But that's not exactly, that's not what happens. Because it turns out that like, you just don't have the enforcement mechanisms for those policies. And all of the people who you've hired are like, you've hired them because they're like really clever with computers. And people who are who are really clever with computers can like sort of subtly circumvent things that they even if they might not know that they're not supposed to be doing something, they might kind of know that they shouldn't do it. But it's like some really urgent project, and they've got to just get something out the door. Right? Like people will always sort of like end up taking some little shortcuts around, around something that they find burdensome, right? So if the thing that is secure, is also like a pain to use, difficult, unappealing, some people are going to not use it.
And that's all you really need is like some people not using a secure process. So you can either make it so that it's like it's impossible for them to do the wrong thing, like you've put up like big walls, or you can sort of understand their motivation, which is that they want to get their work done as easily as possible. And so if you assume that they're going to do the easy thing, right, and you can make the right thing easy, then you can have some confidence that they're going to tend to do the right thing, right? Like, if you make it like put up some roadblocks around make it super irritating to do some process that you think is insecure, and then also give them a really, really convenient way of doing this more secure process, you're going to have a lot of success with adoption. And I actually think from a security perspective, adoption is one of the big problems is just actually like getting people to do the thing.
And so if you assume that they're going to do the easy thing, right, and you can make the right thing easy, then you can have some confidence that they're going to tend to do the right thing, right?

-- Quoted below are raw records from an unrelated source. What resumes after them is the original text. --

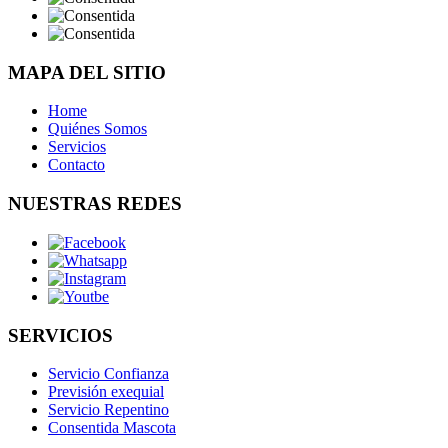
MAPA DEL SITIO
Home
Quiénes Somos
Servicios
Contacto
NUESTRAS REDES
SERVICIOS
Servicio Confianza
Previsión exequial
Servicio Repentino
Consentida Mascota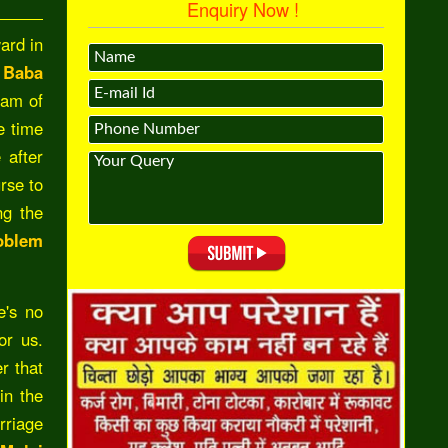
Enquiry Now !
ard in
 Baba
eam of
e time
 after
rse to
ng the
oblem
e's no
or us.
r that
in the
rriage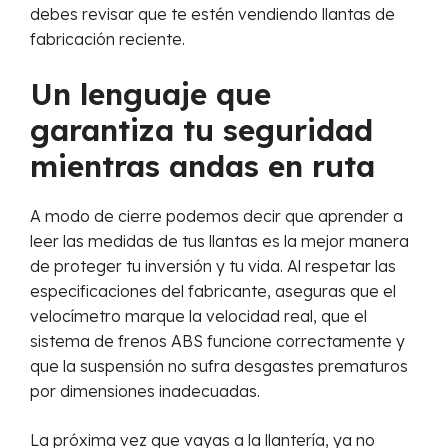
debes revisar que te estén vendiendo llantas de
fabricación reciente.
Un lenguaje que
garantiza tu seguridad
mientras andas en ruta
A modo de cierre podemos decir que aprender a
leer las medidas de tus llantas es la mejor manera
de proteger tu inversión y tu vida. Al respetar las
especificaciones del fabricante, aseguras que el
velocímetro marque la velocidad real, que el
sistema de frenos ABS funcione correctamente y
que la suspensión no sufra desgastes prematuros
por dimensiones inadecuadas.
La próxima vez que vayas a la llantería, ya no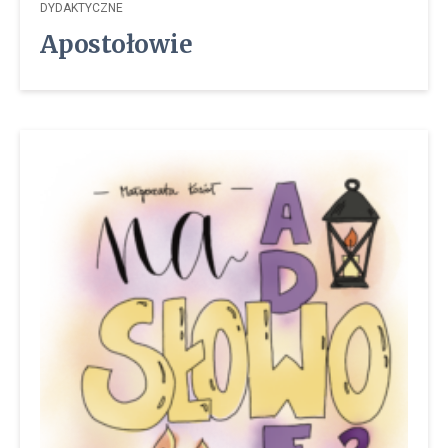
DYDAKTYCZNE
Apostołowie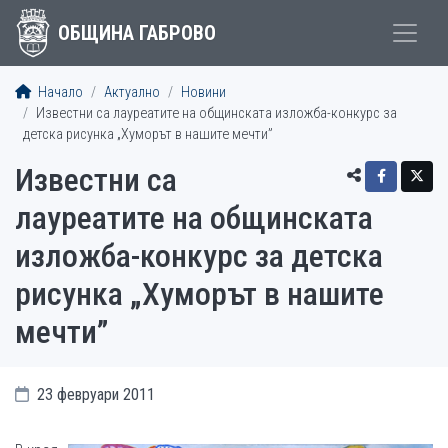
ОБЩИНА ГАБРОВО
Начало
Актуално
Новини
Известни са лауреатите на oбщинската изложба-конкурс за
детска рисунка „Хуморът в нашите мечти”
Известни са
лауреатите на oбщинската
изложба-конкурс за детска
рисунка „Хуморът в нашите
мечти”
23 февруари 2011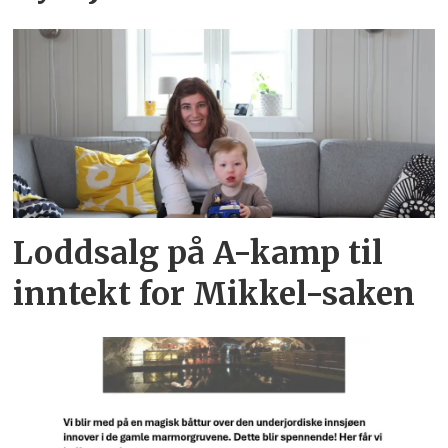
Loddsalg på A-kamp til
inntekt for Mikkel-saken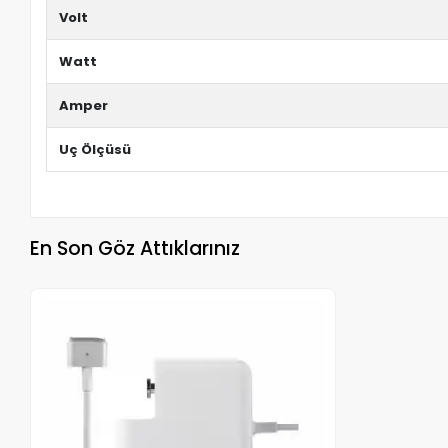
Volt
Watt
Amper
Uç Ölçüsü
En Son Göz Attıklarınız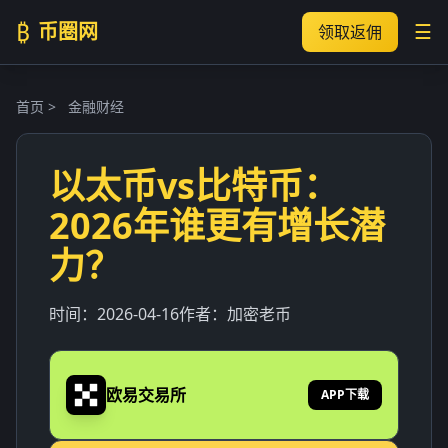
₿
币圈网
☰
领取返佣
首页
>
金融财经
以太币vs比特币：
2026年谁更有增长潜
力？
时间：
2026-04-16
作者：
加密老币
欧易交易所
APP下载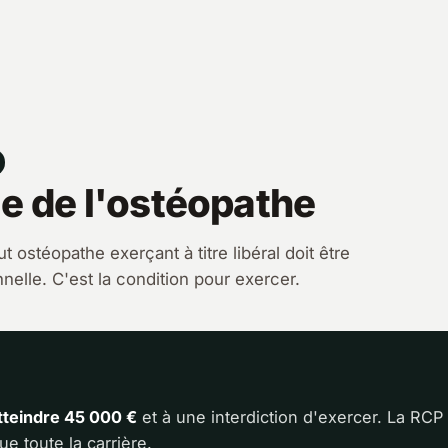
e de l'ostéopathe
t ostéopathe exerçant à titre libéral doit être
nelle. C'est la condition pour exercer.
teindre 45 000 €
et à une interdiction d'exercer. La RCP
nue toute la carrière.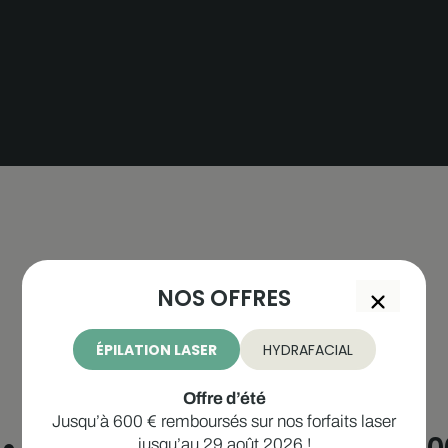
NOS OFFRES
ÉPILATION LASER
HYDRAFACIAL
Offre d’été
Jusqu’à 600 € remboursés sur nos forfaits laser
jusqu’au 29 août 2026 !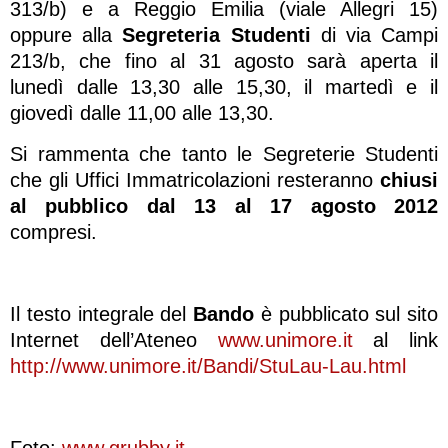
313/b) e a Reggio Emilia (viale Allegri 15)
oppure alla
Segreteria Studenti
di via Campi
213/b, che fino al 31 agosto sarà aperta il
lunedì dalle 13,30 alle 15,30, il martedì e il
giovedì dalle 11,00 alle 13,30.
Si rammenta che tanto le Segreterie Studenti
che gli Uffici Immatricolazioni resteranno
chiusi
al pubblico dal 13 al 17 agosto 2012
compresi.
Il testo integrale del
Bando
è pubblicato sul sito
Internet dell’Ateneo
www.unimore.it
al link
http://www.unimore.it/Bandi/StuLau-Lau.html
Foto:
www.grubby.it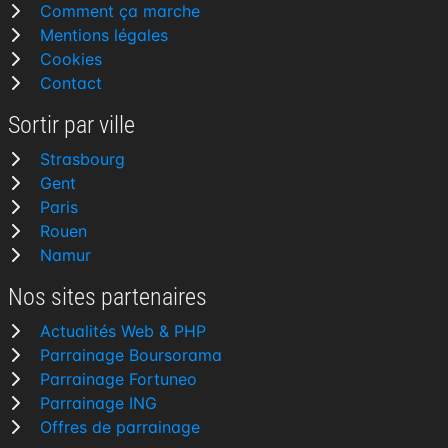
Comment ça marche
Mentions légales
Cookies
Contact
Sortir par ville
Strasbourg
Gent
Paris
Rouen
Namur
Nos sites partenaires
Actualités Web & PHP
Parrainage Boursorama
Parrainage Fortuneo
Parrainage ING
Offres de parrainage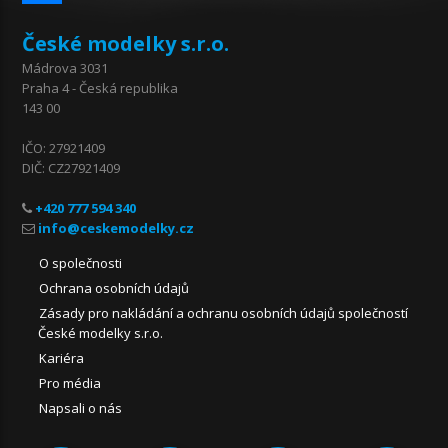
České modelky s.r.o.
Mádrova 3031
Praha 4 - Česká republika
143 00
IČO: 27921409
DIČ: CZ27921409
+420 777 594 340
O společnosti
Ochrana osobních údajů
Zásady pro nakládání a ochranu osobních údajů společností
České modelky s.r.o.
Kariéra
Pro média
Napsali o nás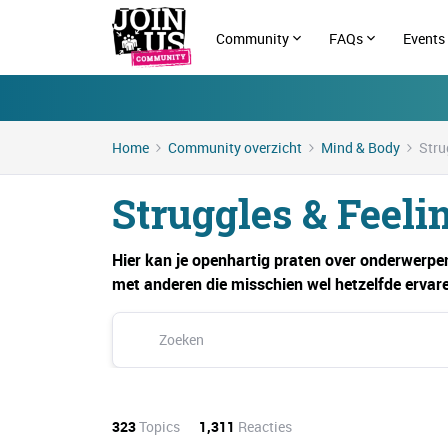
Community
FAQs
Events
Home
Community overzicht
Mind & Body
Stru
Struggles & Feeli
Hier kan je openhartig praten over onderwerpen
met anderen die misschien wel hetzelfde ervar
323
Topics
1,311
Reacties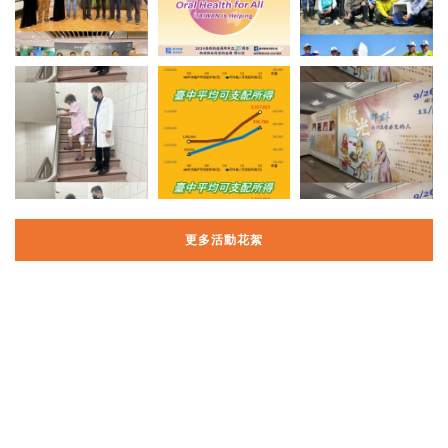
更多活動花絮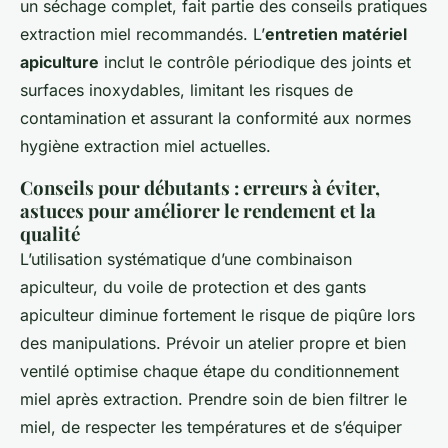
un séchage complet, fait partie des conseils pratiques
extraction miel recommandés. L’
entretien matériel
apiculture
inclut le contrôle périodique des joints et
surfaces inoxydables, limitant les risques de
contamination et assurant la conformité aux normes
hygiène extraction miel actuelles.
Conseils pour débutants : erreurs à éviter,
astuces pour améliorer le rendement et la
qualité
L’utilisation systématique d’une combinaison
apiculteur, du voile de protection et des gants
apiculteur diminue fortement le risque de piqûre lors
des manipulations. Prévoir un atelier propre et bien
ventilé optimise chaque étape du conditionnement
miel après extraction. Prendre soin de bien filtrer le
miel, de respecter les températures et de s’équiper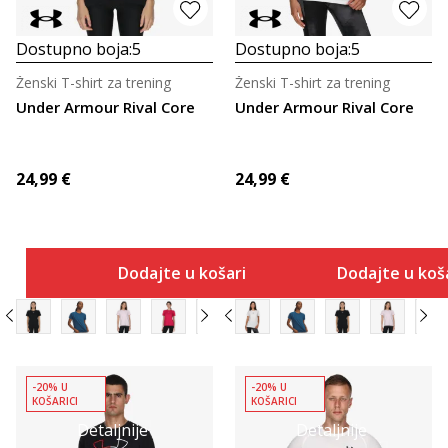
Dostupno boja:
5
Dostupno boja:
5
Ženski T-shirt za trening
Ženski T-shirt za trening
Under Armour Rival Core
Under Armour Rival Core
24,99
€
24,99
€
Dodajte u košaricu
Dodajte u koš
-20% U
-20% U
KOŠARICI
KOŠARICI
Detaljnije
Detaljnije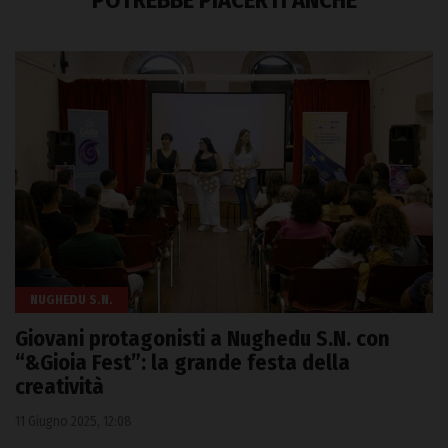
POTREBBE PIACERTI ANCHE
NUGHEDU S.N.
Giovani protagonisti a Nughedu S.N. con
“&Gioia Fest”: la grande festa della
creatività
11 Giugno 2025, 12:08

So the ways that I've used to build good developer experiences for, for secure projects, the first one, I think is really, really crucial is to control the client libraries. So we have an internal a set of internal R packages, a set of internal Python packages, and, and they're great to use, they've gotten good adoption. And so what that means is that we can, we basically have a layer of abstraction between the user and however, that's interfacing with some kind of back end system. So we might have like some function that we have a function, for example, that connects to a database. This function has been around in that package for years, right? But over the over my history there, I think we probably changed some mechanism of how that database connection works, maybe seven or eight times, right? And the users never knew, right? Like, it's because it's just basically like, we've thought about their experience. And like, part of their experience is like, they should never have to learn a new database connection algorithm. Like, they shouldn't need to know how AWS, like, access tokens work. That's not something that's relevant to their job. Like, they just want to connect to the database.
So the next thing is to like, think about security from like a product sales perspective, like you're actively selling the product to the user, even if at some point, you're going to be able to be basically say, like, you know, like, we're not asking anymore, right? Like, this is just the rule, like, you know, we're going to do it this way. Then it's just, that's how it's going to happen. But to start with actually thinking of it more like you're selling a product. And one of the ways of selling secure systems that's really helpful is to say is that most data scientists who work on sensitive data, it just is like, freaky, like, it's just you do not want to do it, it makes you really nervous, you're worried about leaving it somewhere, you're worried about making a mistake, right? And so if you sell them and say, like, look, if you start using this system, like you don't need to worry about those mistakes anymore, like the system will handle it for you.
One of my first data science jobs was working on youth criminal justice data in front of the Nova Scotia government. And it was actually under like an air gap. So I had to like work on this, like, on this, like, like no internet connection computer with like no R libraries. And on some level, it was like really irritating. But on the other level, I was like, I was like, Oh, I'm kind of so happy to just like be here and not have to worry that I'm going to like leave this, you know, like send it like accidentally email a file and then go to jail, right? Like, so there's some level of just like comfort of having something that's secure.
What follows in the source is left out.